The task
Each line of the data below must be given again exactly as written.

Dataset items
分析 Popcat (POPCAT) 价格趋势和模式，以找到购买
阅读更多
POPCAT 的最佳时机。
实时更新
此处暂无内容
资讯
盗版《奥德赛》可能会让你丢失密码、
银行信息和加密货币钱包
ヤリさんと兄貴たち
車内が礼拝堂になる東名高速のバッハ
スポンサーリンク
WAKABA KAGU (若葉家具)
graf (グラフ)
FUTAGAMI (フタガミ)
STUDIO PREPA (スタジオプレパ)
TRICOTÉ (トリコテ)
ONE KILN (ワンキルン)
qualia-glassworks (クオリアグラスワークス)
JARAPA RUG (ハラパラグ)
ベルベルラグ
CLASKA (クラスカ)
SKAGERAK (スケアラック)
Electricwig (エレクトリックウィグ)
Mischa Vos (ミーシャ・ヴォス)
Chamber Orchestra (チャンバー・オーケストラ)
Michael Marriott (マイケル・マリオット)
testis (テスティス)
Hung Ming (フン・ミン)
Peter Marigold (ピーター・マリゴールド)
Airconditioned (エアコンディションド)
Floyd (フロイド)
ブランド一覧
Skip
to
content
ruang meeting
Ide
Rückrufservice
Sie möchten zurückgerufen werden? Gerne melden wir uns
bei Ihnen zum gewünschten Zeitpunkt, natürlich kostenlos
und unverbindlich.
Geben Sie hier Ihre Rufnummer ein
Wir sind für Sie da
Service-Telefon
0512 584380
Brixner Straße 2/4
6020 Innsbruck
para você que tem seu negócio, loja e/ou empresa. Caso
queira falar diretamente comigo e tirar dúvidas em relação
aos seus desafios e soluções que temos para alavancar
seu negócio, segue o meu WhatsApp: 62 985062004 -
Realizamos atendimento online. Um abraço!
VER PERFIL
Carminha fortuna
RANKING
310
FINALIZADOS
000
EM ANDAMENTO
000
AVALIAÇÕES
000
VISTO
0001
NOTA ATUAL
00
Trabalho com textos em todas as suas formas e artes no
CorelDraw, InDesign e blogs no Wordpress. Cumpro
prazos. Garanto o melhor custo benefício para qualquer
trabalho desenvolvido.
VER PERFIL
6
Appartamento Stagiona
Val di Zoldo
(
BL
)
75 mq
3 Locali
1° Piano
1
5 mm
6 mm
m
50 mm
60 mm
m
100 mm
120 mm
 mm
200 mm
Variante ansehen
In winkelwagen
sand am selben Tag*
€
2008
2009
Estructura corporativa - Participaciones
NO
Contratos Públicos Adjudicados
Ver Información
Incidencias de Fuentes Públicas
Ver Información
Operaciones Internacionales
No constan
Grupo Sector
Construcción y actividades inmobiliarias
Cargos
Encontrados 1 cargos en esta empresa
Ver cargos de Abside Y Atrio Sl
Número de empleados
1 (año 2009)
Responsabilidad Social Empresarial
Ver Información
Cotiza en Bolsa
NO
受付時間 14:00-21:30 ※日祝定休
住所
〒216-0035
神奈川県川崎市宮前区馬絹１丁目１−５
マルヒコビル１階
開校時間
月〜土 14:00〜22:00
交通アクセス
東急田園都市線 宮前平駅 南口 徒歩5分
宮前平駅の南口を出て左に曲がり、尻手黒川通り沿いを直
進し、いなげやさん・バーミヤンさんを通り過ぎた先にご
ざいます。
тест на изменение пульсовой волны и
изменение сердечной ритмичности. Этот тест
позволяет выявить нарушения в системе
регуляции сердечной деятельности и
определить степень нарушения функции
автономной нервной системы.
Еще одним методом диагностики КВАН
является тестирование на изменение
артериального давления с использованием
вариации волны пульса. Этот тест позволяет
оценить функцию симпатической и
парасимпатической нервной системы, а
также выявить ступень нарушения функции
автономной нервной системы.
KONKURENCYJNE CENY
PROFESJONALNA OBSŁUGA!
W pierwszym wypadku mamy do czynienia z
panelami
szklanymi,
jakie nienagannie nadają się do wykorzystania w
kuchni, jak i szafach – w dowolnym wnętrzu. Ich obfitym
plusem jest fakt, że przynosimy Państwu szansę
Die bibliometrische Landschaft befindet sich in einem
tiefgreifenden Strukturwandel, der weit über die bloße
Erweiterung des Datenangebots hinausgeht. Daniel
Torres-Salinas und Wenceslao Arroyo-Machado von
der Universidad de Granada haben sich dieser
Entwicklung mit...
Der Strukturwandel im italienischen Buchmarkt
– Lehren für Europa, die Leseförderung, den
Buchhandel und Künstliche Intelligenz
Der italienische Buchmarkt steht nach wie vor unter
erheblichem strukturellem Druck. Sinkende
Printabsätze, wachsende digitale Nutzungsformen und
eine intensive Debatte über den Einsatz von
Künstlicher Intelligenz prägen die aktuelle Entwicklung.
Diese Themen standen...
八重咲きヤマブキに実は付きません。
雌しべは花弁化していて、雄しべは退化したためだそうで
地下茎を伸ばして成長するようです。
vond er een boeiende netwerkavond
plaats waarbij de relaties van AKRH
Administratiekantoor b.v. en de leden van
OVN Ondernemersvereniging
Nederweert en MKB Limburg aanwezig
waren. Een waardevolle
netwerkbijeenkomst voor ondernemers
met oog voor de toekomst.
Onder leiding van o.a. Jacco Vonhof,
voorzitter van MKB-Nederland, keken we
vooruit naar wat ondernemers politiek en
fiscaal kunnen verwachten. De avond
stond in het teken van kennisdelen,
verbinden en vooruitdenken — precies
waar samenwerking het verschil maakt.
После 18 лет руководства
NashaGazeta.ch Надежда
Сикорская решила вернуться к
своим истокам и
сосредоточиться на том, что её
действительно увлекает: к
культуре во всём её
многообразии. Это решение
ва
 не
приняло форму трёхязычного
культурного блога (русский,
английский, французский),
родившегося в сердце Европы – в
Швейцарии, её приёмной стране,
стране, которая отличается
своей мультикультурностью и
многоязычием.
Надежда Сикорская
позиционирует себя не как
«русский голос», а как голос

Solution to the exercise
分析 Popcat (POPCAT) 价格趋势和模式，以找到购买
阅读更多
POPCAT 的最佳时机。
实时更新
此处暂无内容
资讯
盗版《奥德赛》可能会让你丢失密码、
银行信息和加密货币钱包
ヤリさんと兄貴たち
車内が礼拝堂になる東名高速のバッハ
スポンサーリンク
WAKABA KAGU (若葉家具)
graf (グラフ)
FUTAGAMI (フタガミ)
STUDIO PREPA (スタジオプレパ)
TRICOTÉ (トリコテ)
ONE KILN (ワンキルン)
qualia-glassworks (クオリアグラスワークス)
JARAPA RUG (ハラパラグ)
ベルベルラグ
CLASKA (クラスカ)
SKAGERAK (スケアラック)
Electricwig (エレクトリックウィグ)
Mischa Vos (ミーシャ・ヴォス)
Chamber Orchestra (チャンバー・オーケストラ)
Michael Marriott (マイケル・マリオット)
testis (テスティス)
Hung Ming (フン・ミン)
Peter Marigold (ピーター・マリゴールド)
Airconditioned (エアコンディションド)
Floyd (フロイド)
ブランド一覧
Skip
to
content
ruang meeting
Ide
Rückrufservice
Sie möchten zurückgerufen werden? Gerne melden wir uns
bei Ihnen zum gewünschten Zeitpunkt, natürlich kostenlos
und unverbindlich.
Geben Sie hier Ihre Rufnummer ein
Wir sind für Sie da
Service-Telefon
0512 584380
Brixner Straße 2/4
6020 Innsbruck
para você que tem seu negócio, loja e/ou empresa. Caso
queira falar diretamente comigo e tirar dúvidas em relação
aos seus desafios e soluções que temos para alavancar
seu negócio, segue o meu WhatsApp: 62 985062004 -
Realizamos atendimento online. Um abraço!
VER PERFIL
Carminha fortuna
RANKING
310
FINALIZADOS
000
EM ANDAMENTO
000
AVALIAÇÕES
000
VISTO
0001
NOTA ATUAL
00
Trabalho com textos em todas as suas formas e artes no
CorelDraw, InDesign e blogs no Wordpress. Cumpro
prazos. Garanto o melhor custo benefício para qualquer
trabalho desenvolvido.
VER PERFIL
6
Appartamento Stagiona
Val di Zoldo
(
BL
)
75 mq
3 Locali
1° Piano
1
5 mm
6 mm
m
50 mm
60 mm
m
100 mm
120 mm
 mm
200 mm
Variante ansehen
In winkelwagen
sand am selben Tag*
€
2008
2009
Estructura corporativa - Participaciones
NO
Contratos Públicos Adjudicados
Ver Información
Incidencias de Fuentes Públicas
Ver Información
Operaciones Internacionales
No constan
Grupo Sector
Construcción y actividades inmobiliarias
Cargos
Encontrados 1 cargos en esta empresa
Ver cargos de Abside Y Atrio Sl
Número de empleados
1 (año 2009)
Responsabilidad Social Empresarial
Ver Información
Cotiza en Bolsa
NO
受付時間 14:00-21:30 ※日祝定休
住所
〒216-0035
神奈川県川崎市宮前区馬絹１丁目１−５
マルヒコビル１階
開校時間
月〜土 14:00〜22:00
交通アクセス
東急田園都市線 宮前平駅 南口 徒歩5分
宮前平駅の南口を出て左に曲がり、尻手黒川通り沿いを直
進し、いなげやさん・バーミヤンさんを通り過ぎた先にご
ざいます。
тест на изменение пульсовой волны и
изменение сердечной ритмичности. Этот тест
позволяет выявить нарушения в системе
регуляции сердечной деятельности и
определить степень нарушения функции
автономной нервной системы.
Еще одним методом диагностики КВАН
является тестирование на изменение
артериального давления с использованием
вариации волны пульса. Этот тест позволяет
оценить функцию симпатической и
парасимпатической нервной системы, а
также выявить ступень нарушения функции
автономной нервной системы.
KONKURENCYJNE CENY
PROFESJONALNA OBSŁUGA!
W pierwszym wypadku mamy do czynienia z
panelami
szklanymi,
jakie nienagannie nadają się do wykorzystania w
kuchni, jak i szafach – w dowolnym wnętrzu. Ich obfitym
plusem jest fakt, że przynosimy Państwu szansę
Die bibliometrische Landschaft befindet sich in einem
tiefgreifenden Strukturwandel, der weit über die bloße
Erweiterung des Datenangebots hinausgeht. Daniel
Torres-Salinas und Wenceslao Arroyo-Machado von
der Universidad de Granada haben sich dieser
Entwicklung mit...
Der Strukturwandel im italienischen Buchmarkt
– Lehren für Europa, die Leseförderung, den
Buchhandel und Künstliche Intelligenz
Der italienische Buchmarkt steht nach wie vor unter
erheblichem strukturellem Druck. Sinkende
Printabsätze, wachsende digitale Nutzungsformen und
eine intensive Debatte über den Einsatz von
Künstlicher Intelligenz prägen die aktuelle Entwicklung.
Diese Themen standen...
八重咲きヤマブキに実は付きません。
雌しべは花弁化していて、雄しべは退化したためだそうで
地下茎を伸ばして成長するようです。
vond er een boeiende netwerkavond
plaats waarbij de relaties van AKRH
Administratiekantoor b.v. en de leden van
OVN Ondernemersvereniging
Nederweert en MKB Limburg aanwezig
waren. Een waardevolle
netwerkbijeenkomst voor ondernemers
met oog voor de toekomst.
Onder leiding van o.a. Jacco Vonhof,
voorzitter van MKB-Nederland, keken we
vooruit naar wat ondernemers politiek en
fiscaal kunnen verwachten. De avond
stond in het teken van kennisdelen,
verbinden en vooruitdenken — precies
waar samenwerking het verschil maakt.
После 18 лет руководства
NashaGazeta.ch Надежда
Сикорская решила вернуться к
своим истокам и
сосредоточиться на том, что её
действительно увлекает: к
культуре во всём её
многообразии. Это решение
ва
 не
приняло форму трёхязычного
культурного блога (русский,
английский, французский),
родившегося в сердце Европы – в
Швейцарии, её приёмной стране,
стране, которая отличается
своей мультикультурностью и
многоязычием.
Надежда Сикорская
позиционирует себя не как
«русский голос», а как голос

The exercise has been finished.